Action item - For the data that follows, print the line with "Adoption - Akteneinsicht", the line with "הבדיחה בציוץ הזה היא שהפתק מצולם", and all lines between them, exactly as they stand. Omit pictures and add nothing.

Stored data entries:
□ □ □ □ □ □ □
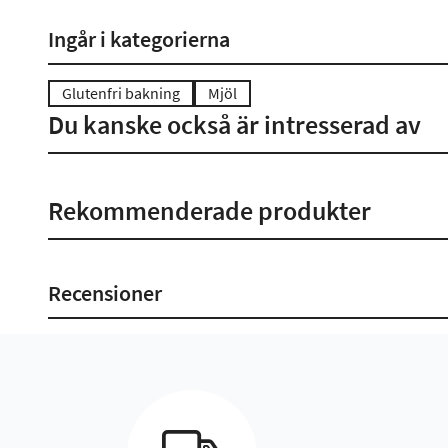
Ingår i kategorierna
Glutenfri bakning
Mjöl
Du kanske också är intresserad av
Rekommenderade produkter
Recensioner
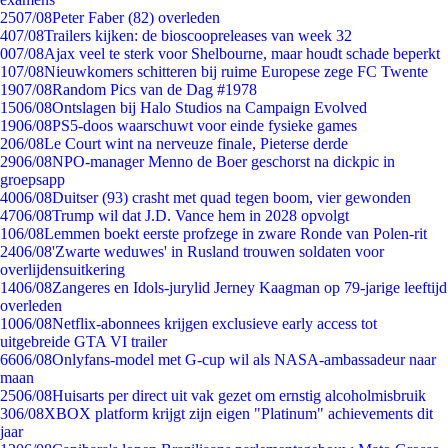
25
07/08
Peter Faber (82) overleden
4
07/08
Trailers kijken: de bioscoopreleases van week 32
0
07/08
Ajax veel te sterk voor Shelbourne, maar houdt schade beperkt
1
07/08
Nieuwkomers schitteren bij ruime Europese zege FC Twente
19
07/08
Random Pics van de Dag #1978
15
06/08
Ontslagen bij Halo Studios na Campaign Evolved
19
06/08
PS5-doos waarschuwt voor einde fysieke games
2
06/08
Le Court wint na nerveuze finale, Pieterse derde
29
06/08
NPO-manager Menno de Boer geschorst na dickpic in
groepsapp
40
06/08
Duitser (93) crasht met quad tegen boom, vier gewonden
47
06/08
Trump wil dat J.D. Vance hem in 2028 opvolgt
1
06/08
Lemmen boekt eerste profzege in zware Ronde van Polen-rit
24
06/08
'Zwarte weduwes' in Rusland trouwen soldaten voor
overlijdensuitkering
14
06/08
Zangeres en Idols-jurylid Jerney Kaagman op 79-jarige leeftijd
overleden
10
06/08
Netflix-abonnees krijgen exclusieve early access tot
uitgebreide GTA VI trailer
66
06/08
Onlyfans-model met G-cup wil als NASA-ambassadeur naar
maan
25
06/08
Huisarts per direct uit vak gezet om ernstig alcoholmisbruik
3
06/08
XBOX platform krijgt zijn eigen "Platinum" achievements dit
jaar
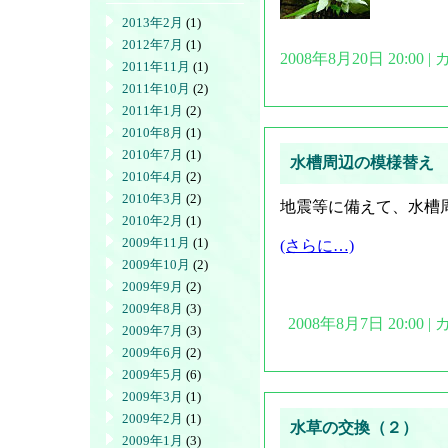
2013年2月
(1)
2012年7月
(1)
2008年8月20日 20:00
2011年11月
(1)
2011年10月
(2)
2011年1月
(2)
2010年8月
(1)
2010年7月
(1)
水槽周辺の模様替え
2010年4月
(2)
2010年3月
(2)
地震等に備えて、水槽
2010年2月
(1)
2009年11月
(1)
(さらに…)
2009年10月
(2)
2009年9月
(2)
2009年8月
(3)
2008年8月7日 20:00
2009年7月
(3)
2009年6月
(2)
2009年5月
(6)
2009年3月
(1)
2009年2月
(1)
水草の交換（２）
2009年1月
(3)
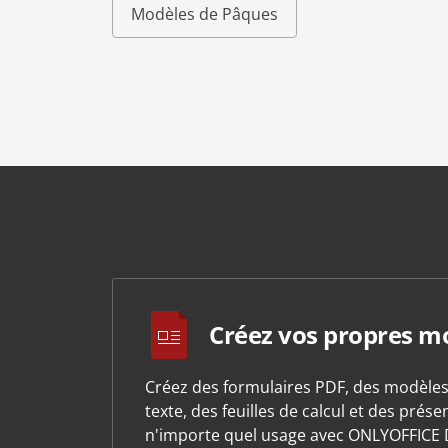
Modèles de Pâques
Créez vos propres m
Créez des formulaires PDF, des modèle
texte, des feuilles de calcul et des prés
n'importe quel usage avec ONLYOFFICE 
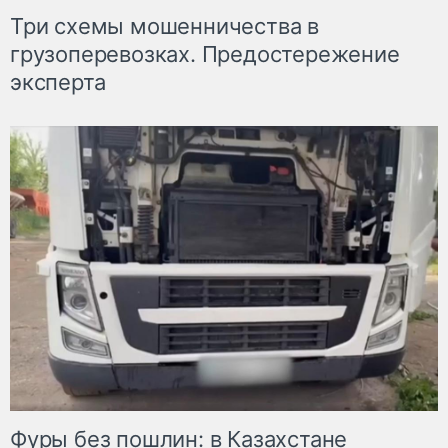
Три схемы мошенничества в
грузоперевозках. Предостережение
эксперта
Фуры без пошлин: в Казахстане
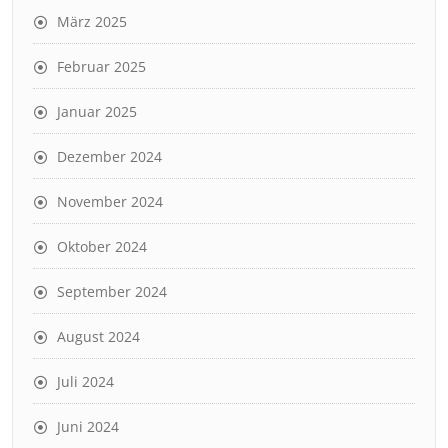
März 2025
Februar 2025
Januar 2025
Dezember 2024
November 2024
Oktober 2024
September 2024
August 2024
Juli 2024
Juni 2024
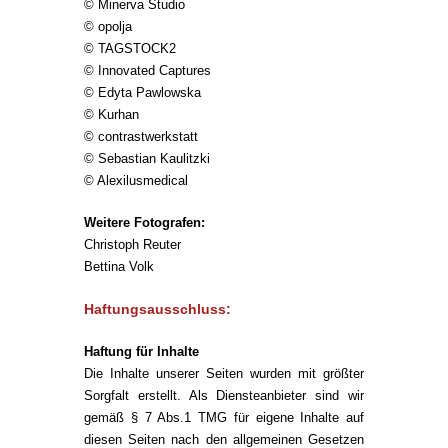
© Minerva Studio
© opolja
© TAGSTOCK2
© Innovated Captures
© Edyta Pawlowska
© Kurhan
© contrastwerkstatt
© Sebastian Kaulitzki
© Alexilusmedical
Weitere Fotografen:
Christoph Reuter
Bettina Volk
Haftungsausschluss:
Haftung für Inhalte
Die Inhalte unserer Seiten wurden mit größter
Sorgfalt erstellt. Als Diensteanbieter sind wir
gemäß § 7 Abs.1 TMG für eigene Inhalte auf
diesen Seiten nach den allgemeinen Gesetzen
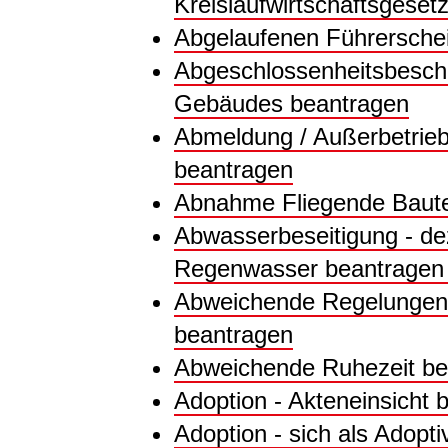
Kreislaufwirtschaftsgeset
Abgelaufenen Führerschei
Abgeschlossenheitsbesche
Gebäudes beantragen
Abmeldung / Außerbetrieb
beantragen
Abnahme Fliegende Baut
Abwasserbeseitigung - de
Regenwasser beantragen 
Abweichende Regelungen 
beantragen
Abweichende Ruhezeit be
Adoption - Akteneinsicht 
Adoption - sich als Adopt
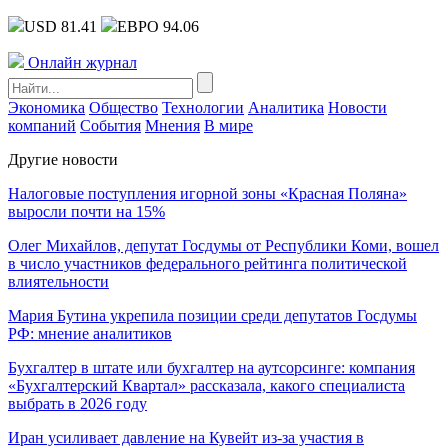
USD 81.41
ЕВРО 94.06
Онлайн журнал
Экономика
Общество
Технологии
Аналитика
Новости
компаний
События
Мнения
В мире
Другие новости
Налоговые поступления игорной зоны «Красная Поляна»
выросли почти на 15%
Олег Михайлов, депутат Госдумы от Республики Коми, вошел
в число участников федерального рейтинга политической
влиятельности
Мария Бутина укрепила позиции среди депутатов Госдумы
РФ: мнение аналитиков
Бухгалтер в штате или бухгалтер на аутсорсинге: компания
«Бухгалтерский Квартал» рассказала, какого специалиста
выбрать в 2026 году
Иран усиливает давление на Кувейт из-за участия в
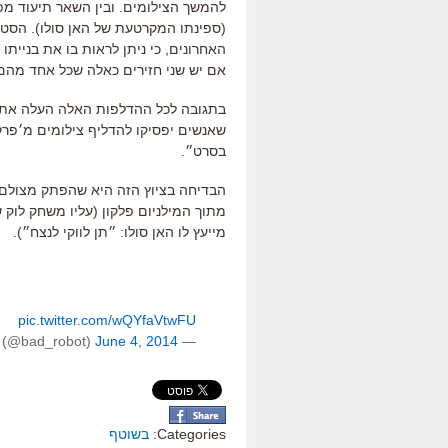
להמשך הצילומים. ובין השאר תיעוד מפ
(ספינתו המקרטעת של האן סולו). הסט 
האחרונים, כי ניתן לראות בו את בניית
אם יש שני חזירים כאלה שכל אחד מהם 
בתגובה לכל ההדלפות האלה העלה אתמול 
בסרט״.
הבדיחה בציוץ הזה היא שהפתק מצולם 
מייעץ לו האן סולו: ״תן לווקי לנצח״).
pic.twitter.com/wQYfaVtwFU
June 4, 2014
— Bad Robot (@bad_robot)
Categories:
בשוטף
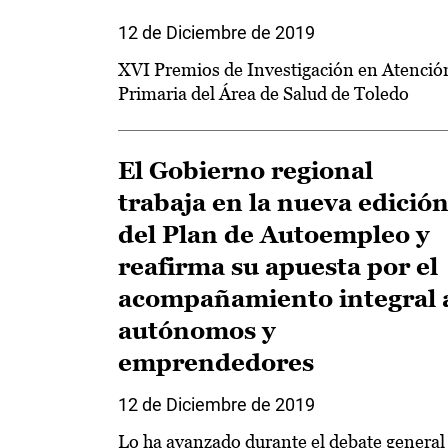
12 de Diciembre de 2019
XVI Premios de Investigación en Atenció
Primaria del Área de Salud de Toledo
El Gobierno regional
trabaja en la nueva edició
del Plan de Autoempleo y
reafirma su apuesta por el
acompañamiento integral 
autónomos y
emprendedores
12 de Diciembre de 2019
Lo ha avanzado durante el debate general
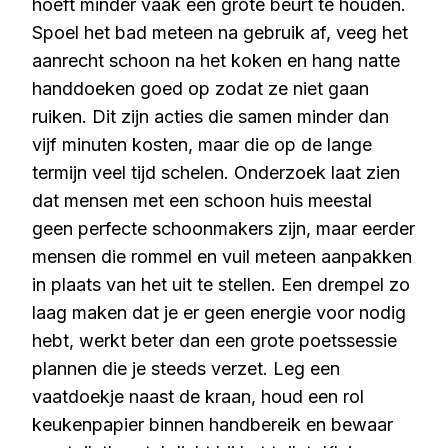
hoeft minder vaak een grote beurt te houden.
Spoel het bad meteen na gebruik af, veeg het
aanrecht schoon na het koken en hang natte
handdoeken goed op zodat ze niet gaan
ruiken. Dit zijn acties die samen minder dan
vijf minuten kosten, maar die op de lange
termijn veel tijd schelen. Onderzoek laat zien
dat mensen met een schoon huis meestal
geen perfecte schoonmakers zijn, maar eerder
mensen die rommel en vuil meteen aanpakken
in plaats van het uit te stellen. Een drempel zo
laag maken dat je er geen energie voor nodig
hebt, werkt beter dan een grote poetssessie
plannen die je steeds verzet. Leg een
vaatdoekje naast de kraan, houd een rol
keukenpapier binnen handbereik en bewaar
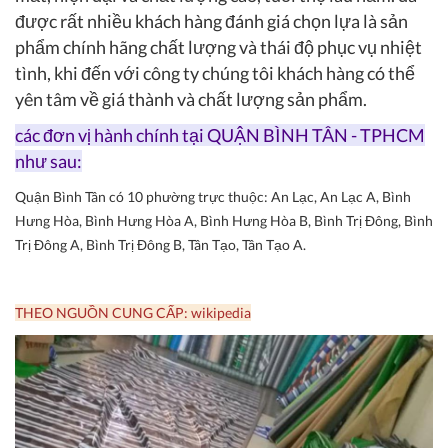
được rất nhiều khách hàng đánh giá chọn lựa là sản
phẩm chính hãng chất lượng và thái độ phục vụ nhiệt
tình, khi đến với công ty chúng tôi khách hàng có thể
yên tâm về giá thành và chất lượng sản phẩm.
các đơn vị hành chính tại QUẬN BÌNH TÂN - TPHCM
như sau:
Quận Bình Tân có 10 phường trực thuộc: An Lạc, An Lạc A, Bình
Hưng Hòa, Bình Hưng Hòa A, Bình Hưng Hòa B, Bình Trị Đông, Bình
Trị Đông A, Bình Trị Đông B, Tân Tạo, Tân Tạo A.
THEO NGUỒN CUNG CẤP: wikipedia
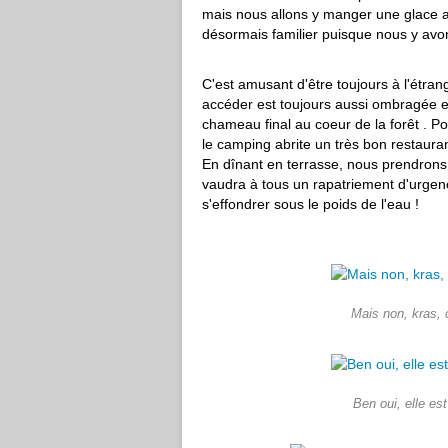
mais nous allons y manger une glace 
désormais familier puisque nous y avon
C'est amusant d'être toujours à l'étrang
accéder est toujours aussi ombragée et
chameau final au coeur de la forêt . 
le camping abrite un très bon restauran
En dînant en terrasse, nous prendrons
vaudra à tous un rapatriement d'urgen
s'effondrer sous le poids de l'eau !
Mais non, kras, c
Ben oui, elle est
□ □ □ □ □ □ □
Finished exercise -
Adoption - Akteneinsicht 
Adoption - sich als Adopt
USD 81.41
ЕВРО 94.06
Онлайн журнал
Экономика
Общество
Технологии
Аналитика
Новости
компаний
События
Мнения
В мире
Другие новости
Налоговые поступления игорной зоны «Красная Поляна»
выросли почти на 15%
Олег Михайлов, депутат Госдумы от Республики Коми, вошел
в число участников федерального рейтинга политической
влиятельности
Мария Бутина укрепила позиции среди депутатов Госдумы
РФ: мнение аналитиков
Бухгалтер в штате или бухгалтер на аутсорсинге: компания
«Бухгалтерский Квартал» рассказала, какого специалиста
выбрать в 2026 году
Иран усиливает давление на Кувейт из-за участия в
להמשך הצילומים. ובין השאר תיעוד מפ
(ספינתו המקרטעת של האן סולו). הסט 
האחרונים, כי ניתן לראות בו את בניית
אם יש שני חזירים כאלה שכל אחד מהם 
בתגובה לכל ההדלפות האלה העלה אתמול 
בסרט״.
הבדיחה בציוץ הזה היא שהפתק מצולם 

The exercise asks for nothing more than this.